Sabtu, 02 Oktober 2010

Clay and Time

by Karen Mahoney of City by the Sea Ceramics

At the Boston Handmade meeting in August, Arthur and I were talking about how time moves so fast as a potter. Not in that the days go by so fast, but rather we need to look far into the future to plan for ourselves. I always joke that I have plenty of hours in a day, just not enough months in a year.

We discussed how painters can sit down and begin and finish a piece in as short as a day. Clothing, jewelry, printing and the like can hold true to that as well. Of course, any artist or crafter needs to be sure the correct materials are on hand and in the necessary amounts before starting a project. You need to mull the idea over a few times to work out the kinks and make sure you have your ideas straight. Then there is the available time to create, which as we know can be very elusive sometimes, but the creation process itself for an individual piece, start to finish, can be relatively short.

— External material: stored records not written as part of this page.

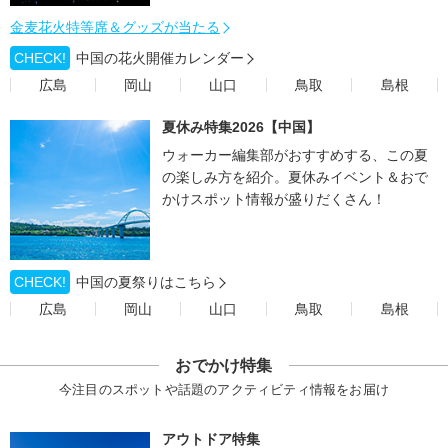
金麦花火特等席＆グッズが当たる
CHECK!
中国の花火開催カレンダー
広島
岡山
山口
鳥取
島根
夏休み特集2026【中国】
ウォーカー編集部がおすすめする、この夏
の楽しみ方を紹介。夏休みイベント＆おで
かけスポット情報が盛りだくさん！
CHECK!
中国の夏祭りはこちら
広島
岡山
山口
鳥取
島根
おでかけ特集
今注目のスポットや話題のアクティビティ情報をお届け
アウトドア特集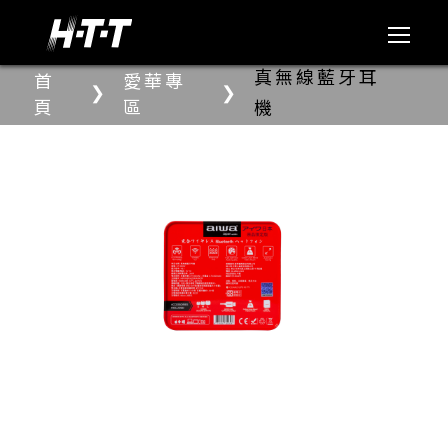
真無線藍牙耳
首
愛華專
❯
❯
頁
區
機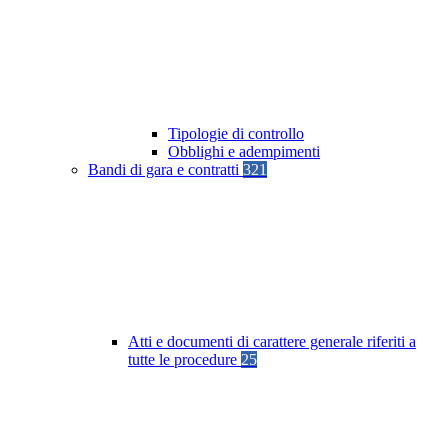
Tipologie di controllo
Obblighi e adempimenti
Bandi di gara e contratti
321
Atti e documenti di carattere generale riferiti a
tutte le procedure
25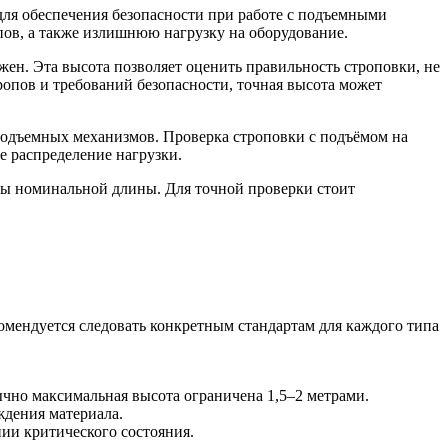
для обеспечения безопасности при работе с подъемными
ов, а также излишнюю нагрузку на оборудование.
жен. Эта высота позволяет оценить правильность строповки, не
тропов и требований безопасности, точная высота может
подъемных механизмов. Проверка строповки с подъёмом на
е распределение нагрузки.
елы номинальной длины. Для точной проверки стоит
омендуется следовать конкретным стандартам для каждого типа
ычно максимальная высота ограничена 1,5–2 метрами.
ждения материала.
ии критического состояния.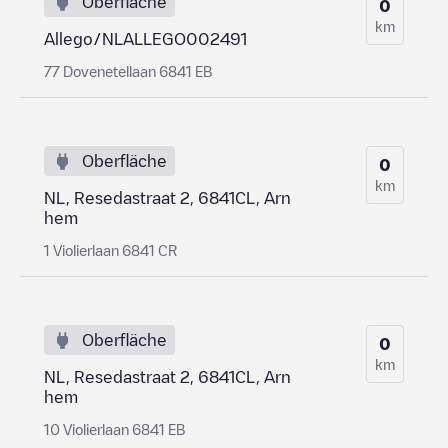
Oberfläche
0
km
Allego/NLALLEGO002491
77 Dovenetellaan 6841 EB
Oberfläche
0
km
NL, Resedastraat 2, 6841CL, Arn
hem
1 Violierlaan 6841 CR
Oberfläche
0
km
NL, Resedastraat 2, 6841CL, Arn
hem
10 Violierlaan 6841 EB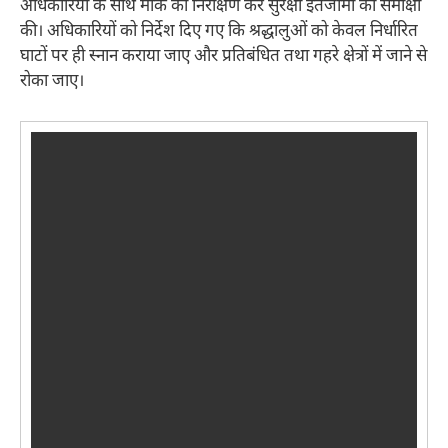
अधिकारियों के साथ मौके का निरीक्षण कर सुरक्षा इंतजामों की समीक्षा
की। अधिकारियों को निर्देश दिए गए कि श्रद्धालुओं को केवल निर्धारित
घाटों पर ही स्नान कराया जाए और प्रतिबंधित तथा गहरे क्षेत्रों में जाने से
रोका जाए।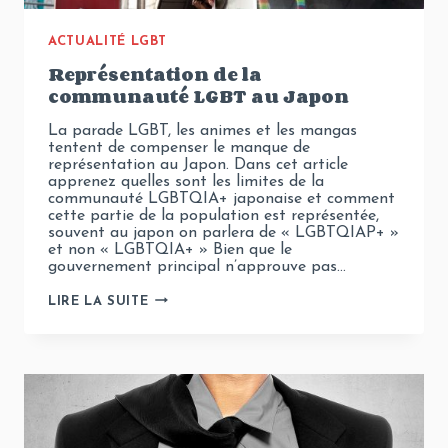
ACTUALITÉ LGBT
Représentation de la
communauté LGBT au Japon
La parade LGBT, les animes et les mangas
tentent de compenser le manque de
représentation au Japon. Dans cet article
apprenez quelles sont les limites de la
communauté LGBTQIA+ japonaise et comment
cette partie de la population est représentée,
souvent au japon on parlera de « LGBTQIAP+ »
et non « LGBTQIA+ » Bien que le
gouvernement principal n’approuve pas…
REPRÉSENTATION
LIRE LA SUITE
DE
LA
COMMUNAUTÉ
LGBT
AU
JAPON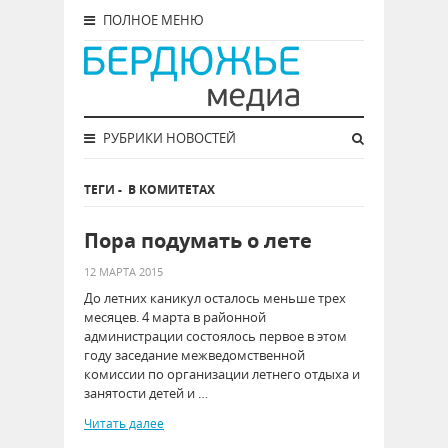
ПОЛНОЕ МЕНЮ
РУБРИКИ НОВОСТЕЙ
ТЕГИ
-
В КОМИТЕТАХ
Пора подумать о лете
12 МАРТА 2015
До летних каникул осталось меньше трех
месяцев. 4 марта в районной
администрации состоялось первое в этом
году заседание межведомственной
комиссии по организации летнего отдыха и
занятости детей и …
Читать далее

Potters need to think months in advance, not days or even weeks. Often times when people approach me about a custom piece they are surprised, if not turned off, that they will not have it in two weeks. The ceramic process is much slower than many people realize. I'll use a mug for an example. Forming a mug on a wheel happens fairly quick. Depending on the details and the potter, somewhere between 5-30 minutes is plenty of time to throw the form. Everything slows waaaaay down from here. Clay is a very sensitive material. Drying it too quickly can leave you with cracks and warps in your mug, so potters need to dry work slowly. The mug form needs about a week or so before it's ready to trim and have a handle attached.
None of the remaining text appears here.